It must be emphasized that the envelope was located at the very point where Colquitt's furtive gesture had been directed. The manila "coin" envelope, although a common object, is necessarily colored by the circumstances surrounding its discovery. Officer Hill testified that based on his eight years of experience dealing with narcotics offenses he concluded that the envelope contained narcotics. He noted that he had been involved in hundreds of drug related arrests and in perhaps 20% of those arrests these small manila envelopes were involved. (Record at 14.) He stated that: "Most every time I had a narcotic arrest involving one of those envelopes, it would be the carrier of the narcotics that I was seizing...." (Record at 15.) In Bell v. United States, 102 U.S.App.D.C. 383, 387, 254 F.2d 82, 86 (1958), the court comments:
An officer experienced in narcotics traffic may find probable cause in the... appearance of paraphernalia which to the lay eye is without significance. His action is not measured by what might be probable cause to an untrained civilian passerby .... The question is what constituted probable cause in the eyes of the reasonable, cautious and prudent police *518 officer under the circumstances of the moment.
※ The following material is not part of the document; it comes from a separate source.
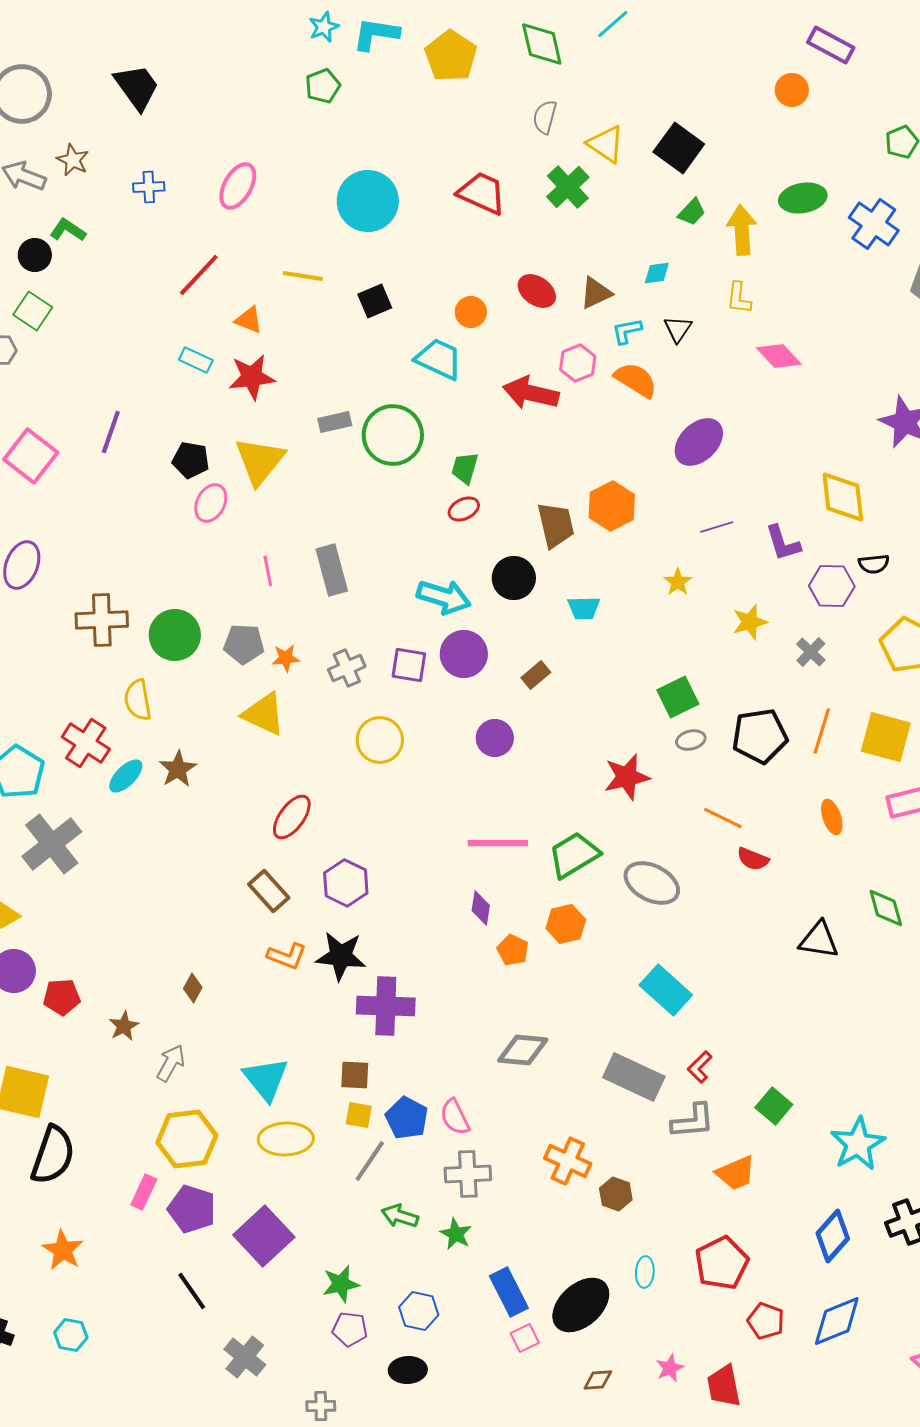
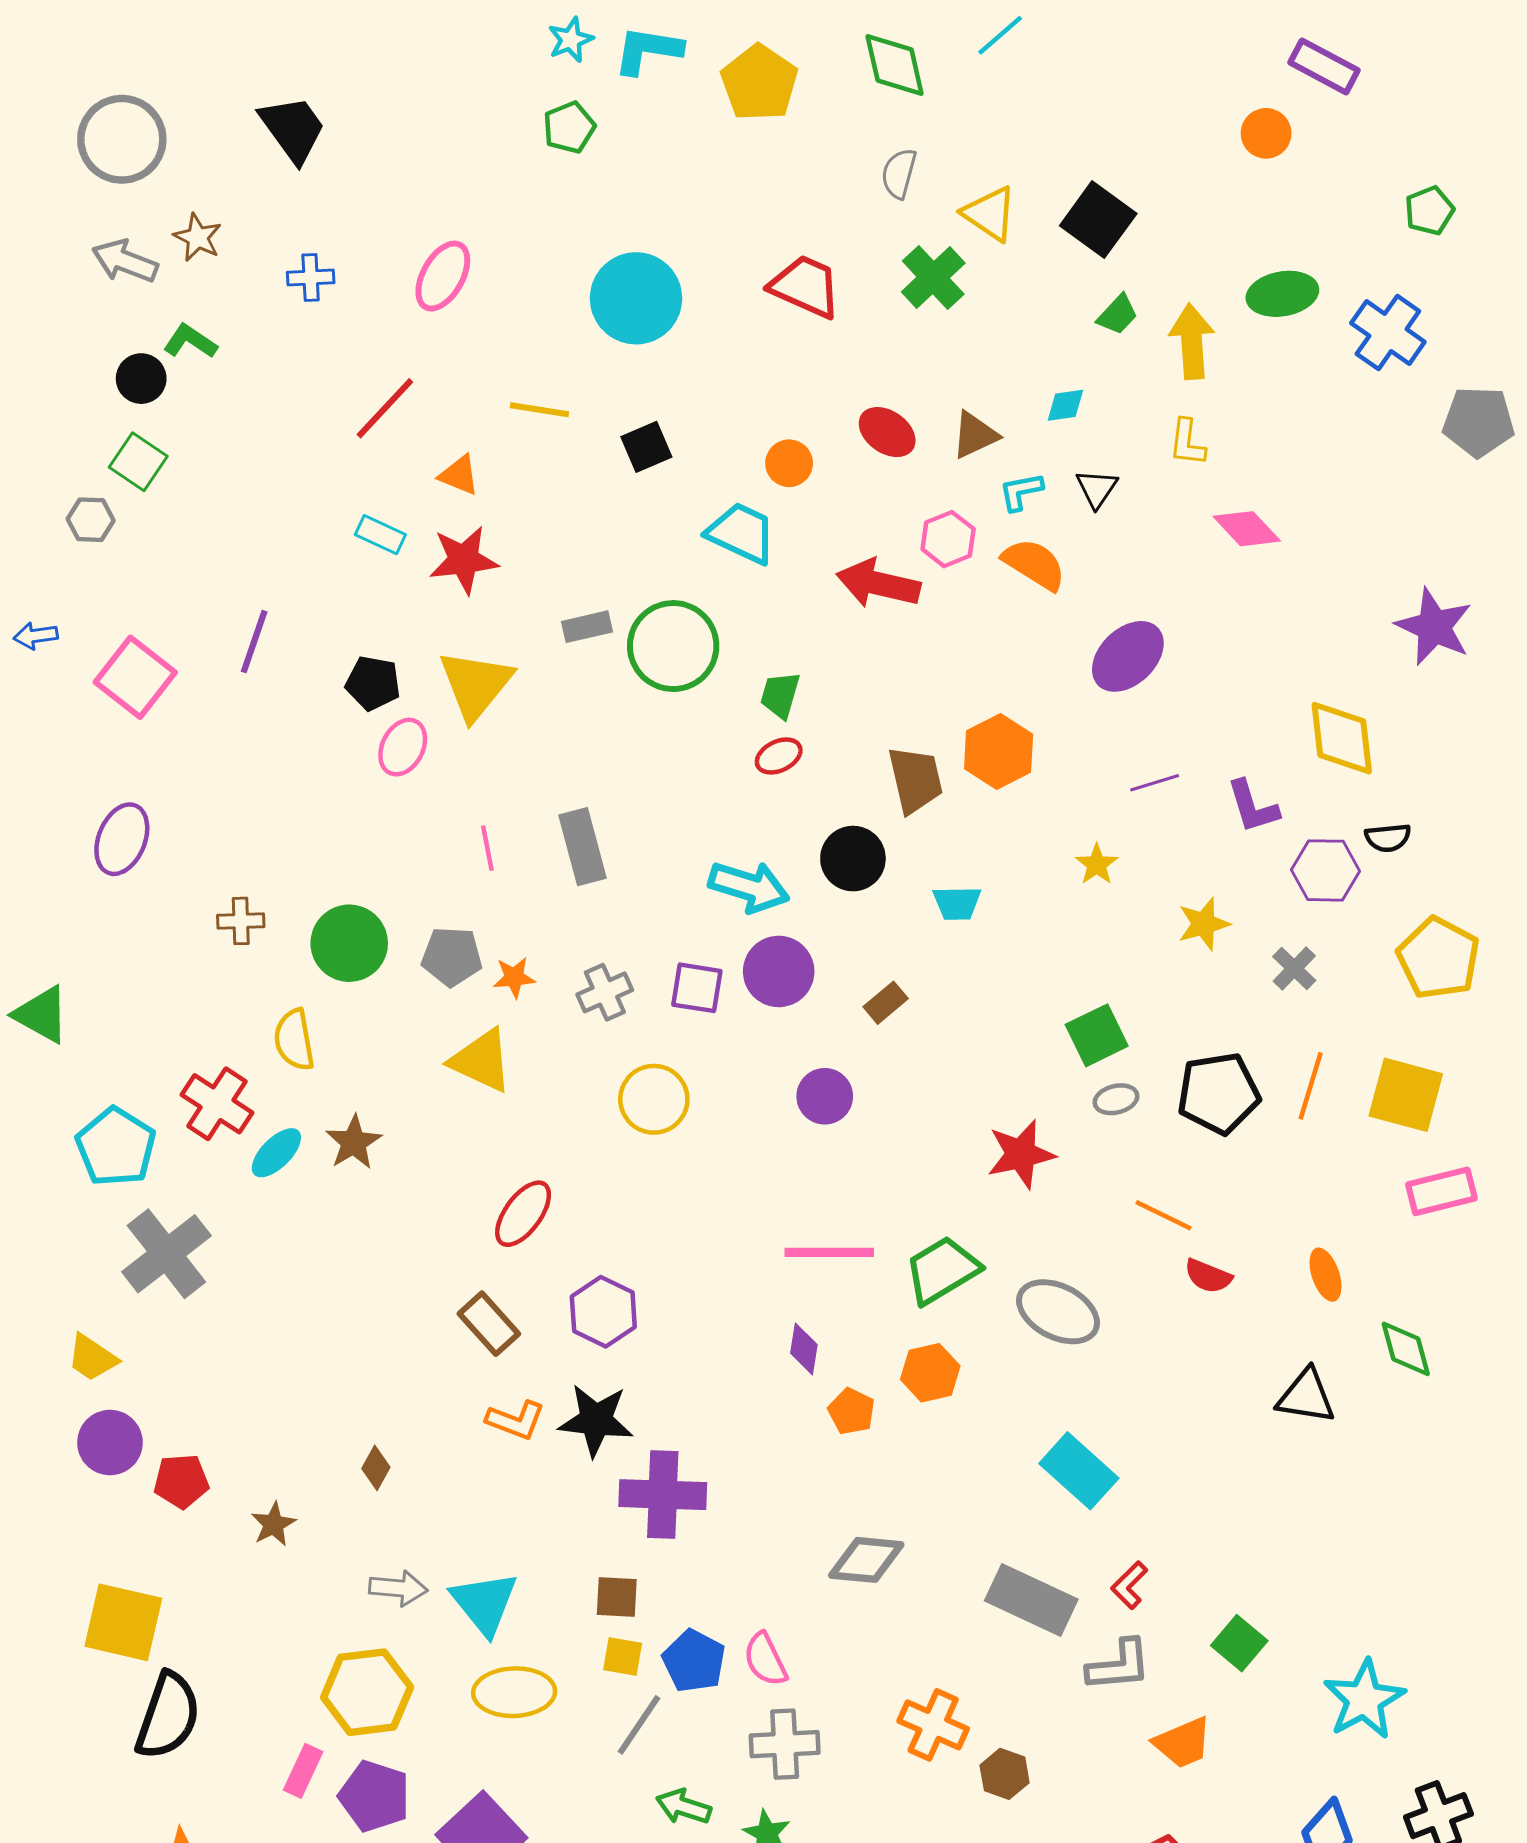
brown cross: (102, 620) -> (241, 921), size x0.6
orange ellipse: (832, 817) -> (1326, 1275), moved
gray arrow: (171, 1063) -> (398, 1588), moved, turned 66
The problem ... is one of probabilities not certainties and not necessarily eventual truth.... [R]oom must be allowed for some mistakes, so long as the mistakes are those of reasonable men, acting on facts leading sensibly to their conclusions of probability.
We emphasize that we do not say that the mere presence of the manila "coin" envelope created probable cause to believe it contained narcotics merely because it is frequently used for that purpose. Rather, we emphasize in concluding the officer had probable cause to seize this particular envelope as containing drugs (1) the suspicious circumstances in which the appellants and the envelope were discovered, (2) the furtive movements by appellants upon encountering the police, and (3) the location of the envelope, viz., not in the back seat or glove compartment, but at the exact spot where Colquitt's furtive gesture suggested an object was being placed. We note further that this episode involving the envelope took place in an area notorious for a high degree of narcotics use, not at a bank or at the shop of a stamp dealer. While the police officer's experience with such envelopes and the character of the surrounding neighborhood are not in and of themselves sufficient to create probable cause, they are significant factors which when taken with the other factors set forth above cannot be ignored while evaluating the reasonableness of the police officer's response.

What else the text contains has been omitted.